Nagehan Alçı, ‘Atatürk bir diktatördü..’ dedi, ortalık karıştı...
Kemalistler tozu dumana kattılar.. Özellikle ‘sosyal medya’da coştular...
Hain, kalleş, satılmış, liboş, cumhuriyet düşmanı..vs, demediklerini bırakmadılar...
( Bu kökten Kemalist, ultra-çağdaş cumhuriyetçi arkadaşlar böyledir işte!.. Bana da ‘çok küfürlü yazıyosun ulan.., ben şimdi senin... !’ diye başlayıp sunturlu küfür eder dururlar)
Tabii ki çok hassas bir mevzu bu... ‘Artık bu devirde de ?!..’ cümlesini bile kuramazsınız..

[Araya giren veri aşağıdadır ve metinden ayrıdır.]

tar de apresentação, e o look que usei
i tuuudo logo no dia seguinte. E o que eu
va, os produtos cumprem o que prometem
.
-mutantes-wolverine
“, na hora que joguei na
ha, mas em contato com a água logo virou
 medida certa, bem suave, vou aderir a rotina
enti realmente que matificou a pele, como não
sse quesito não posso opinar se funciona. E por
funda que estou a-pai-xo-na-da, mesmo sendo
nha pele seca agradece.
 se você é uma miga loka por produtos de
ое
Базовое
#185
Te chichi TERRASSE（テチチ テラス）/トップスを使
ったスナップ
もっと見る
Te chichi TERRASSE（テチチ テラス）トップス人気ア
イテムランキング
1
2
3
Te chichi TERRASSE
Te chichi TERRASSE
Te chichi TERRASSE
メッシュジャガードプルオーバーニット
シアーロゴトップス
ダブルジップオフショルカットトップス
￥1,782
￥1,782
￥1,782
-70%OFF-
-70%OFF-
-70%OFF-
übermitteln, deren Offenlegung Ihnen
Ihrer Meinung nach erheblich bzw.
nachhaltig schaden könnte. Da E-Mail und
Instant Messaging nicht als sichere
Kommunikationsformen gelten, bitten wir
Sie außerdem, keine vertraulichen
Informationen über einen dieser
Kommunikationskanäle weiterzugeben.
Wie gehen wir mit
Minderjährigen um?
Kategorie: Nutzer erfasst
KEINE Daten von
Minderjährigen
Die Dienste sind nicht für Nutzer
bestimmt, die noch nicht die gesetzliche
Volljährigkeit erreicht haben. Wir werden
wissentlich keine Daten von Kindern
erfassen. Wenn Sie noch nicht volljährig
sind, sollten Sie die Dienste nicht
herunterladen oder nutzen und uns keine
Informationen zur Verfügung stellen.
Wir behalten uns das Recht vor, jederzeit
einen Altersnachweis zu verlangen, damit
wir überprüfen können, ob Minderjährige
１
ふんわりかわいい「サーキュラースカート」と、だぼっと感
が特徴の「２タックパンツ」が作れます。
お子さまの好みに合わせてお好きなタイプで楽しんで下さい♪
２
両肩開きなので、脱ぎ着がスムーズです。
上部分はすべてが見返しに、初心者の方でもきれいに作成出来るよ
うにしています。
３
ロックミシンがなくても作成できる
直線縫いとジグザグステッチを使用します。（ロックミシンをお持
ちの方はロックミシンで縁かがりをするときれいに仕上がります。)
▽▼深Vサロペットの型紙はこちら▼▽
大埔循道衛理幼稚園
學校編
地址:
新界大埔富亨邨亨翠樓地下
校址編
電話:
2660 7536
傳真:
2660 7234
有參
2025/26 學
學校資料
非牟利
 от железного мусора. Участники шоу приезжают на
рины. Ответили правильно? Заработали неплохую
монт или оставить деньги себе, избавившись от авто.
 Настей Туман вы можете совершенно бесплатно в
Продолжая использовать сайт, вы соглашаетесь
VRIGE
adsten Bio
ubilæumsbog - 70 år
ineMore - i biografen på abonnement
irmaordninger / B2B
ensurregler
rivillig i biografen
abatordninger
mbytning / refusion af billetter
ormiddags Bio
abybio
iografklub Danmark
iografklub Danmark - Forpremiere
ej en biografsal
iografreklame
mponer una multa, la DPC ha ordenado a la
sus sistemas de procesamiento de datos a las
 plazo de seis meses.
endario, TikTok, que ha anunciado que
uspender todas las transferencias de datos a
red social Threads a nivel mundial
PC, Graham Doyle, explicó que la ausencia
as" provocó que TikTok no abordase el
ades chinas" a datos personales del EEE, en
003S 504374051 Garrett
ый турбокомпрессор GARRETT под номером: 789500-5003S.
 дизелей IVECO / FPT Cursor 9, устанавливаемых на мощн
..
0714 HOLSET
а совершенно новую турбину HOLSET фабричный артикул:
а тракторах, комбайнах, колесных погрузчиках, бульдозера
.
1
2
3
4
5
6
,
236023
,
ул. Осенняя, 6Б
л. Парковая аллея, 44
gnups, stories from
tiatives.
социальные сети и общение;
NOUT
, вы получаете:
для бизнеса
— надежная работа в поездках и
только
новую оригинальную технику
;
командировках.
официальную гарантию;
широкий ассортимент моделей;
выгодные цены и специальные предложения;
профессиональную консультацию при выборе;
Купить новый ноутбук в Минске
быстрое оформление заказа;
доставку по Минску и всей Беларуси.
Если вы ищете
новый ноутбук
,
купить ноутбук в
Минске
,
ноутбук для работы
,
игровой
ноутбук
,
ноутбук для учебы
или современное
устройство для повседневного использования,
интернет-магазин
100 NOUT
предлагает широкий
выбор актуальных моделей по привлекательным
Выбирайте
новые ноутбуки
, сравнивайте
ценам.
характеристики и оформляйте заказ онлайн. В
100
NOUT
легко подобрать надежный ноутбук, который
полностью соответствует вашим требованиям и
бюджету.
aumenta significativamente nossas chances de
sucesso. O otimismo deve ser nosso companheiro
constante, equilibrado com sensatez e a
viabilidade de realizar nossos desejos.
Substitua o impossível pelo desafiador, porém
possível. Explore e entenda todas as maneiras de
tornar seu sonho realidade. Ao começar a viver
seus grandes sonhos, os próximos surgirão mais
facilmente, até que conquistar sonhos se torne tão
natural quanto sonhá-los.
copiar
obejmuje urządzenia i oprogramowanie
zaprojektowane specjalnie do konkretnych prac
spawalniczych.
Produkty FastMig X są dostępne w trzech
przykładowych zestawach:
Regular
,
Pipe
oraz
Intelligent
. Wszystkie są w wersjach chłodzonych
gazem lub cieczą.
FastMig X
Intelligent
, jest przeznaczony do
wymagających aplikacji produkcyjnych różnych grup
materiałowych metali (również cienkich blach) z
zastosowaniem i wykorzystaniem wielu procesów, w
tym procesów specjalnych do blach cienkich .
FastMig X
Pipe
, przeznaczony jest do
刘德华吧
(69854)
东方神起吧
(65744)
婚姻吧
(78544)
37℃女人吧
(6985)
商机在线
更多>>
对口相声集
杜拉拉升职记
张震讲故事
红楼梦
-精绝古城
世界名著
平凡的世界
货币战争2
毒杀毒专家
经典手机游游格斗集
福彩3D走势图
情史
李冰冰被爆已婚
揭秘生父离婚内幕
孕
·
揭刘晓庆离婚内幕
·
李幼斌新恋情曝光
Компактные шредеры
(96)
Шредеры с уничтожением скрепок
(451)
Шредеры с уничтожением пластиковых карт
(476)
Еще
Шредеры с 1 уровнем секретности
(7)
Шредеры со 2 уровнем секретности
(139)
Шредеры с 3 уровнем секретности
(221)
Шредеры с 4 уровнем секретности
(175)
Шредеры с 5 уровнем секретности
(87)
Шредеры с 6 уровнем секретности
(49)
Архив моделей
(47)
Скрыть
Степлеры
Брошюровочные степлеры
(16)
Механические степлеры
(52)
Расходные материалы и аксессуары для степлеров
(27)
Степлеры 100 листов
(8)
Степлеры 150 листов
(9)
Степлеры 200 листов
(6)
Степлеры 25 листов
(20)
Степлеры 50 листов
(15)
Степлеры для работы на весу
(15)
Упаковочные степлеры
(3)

Zira Atatürk tartışılamaz!...
Eh madem ki tartışılmaz.., hatta tartışılması teklif dahi edilemez.., o zaman ben de aklımın ucundan geçeni söyleyeyim bari!...
Cumhuriyet dikey devrimlerle kurulmuştur...
Bin yıllık alfabeyi bir günde değiştireceksiniz... Sabah kalktığınızda bir de bakıyorsunuz ki, ülkenin neredeyse tamamı okuma yazma bilmiyor!...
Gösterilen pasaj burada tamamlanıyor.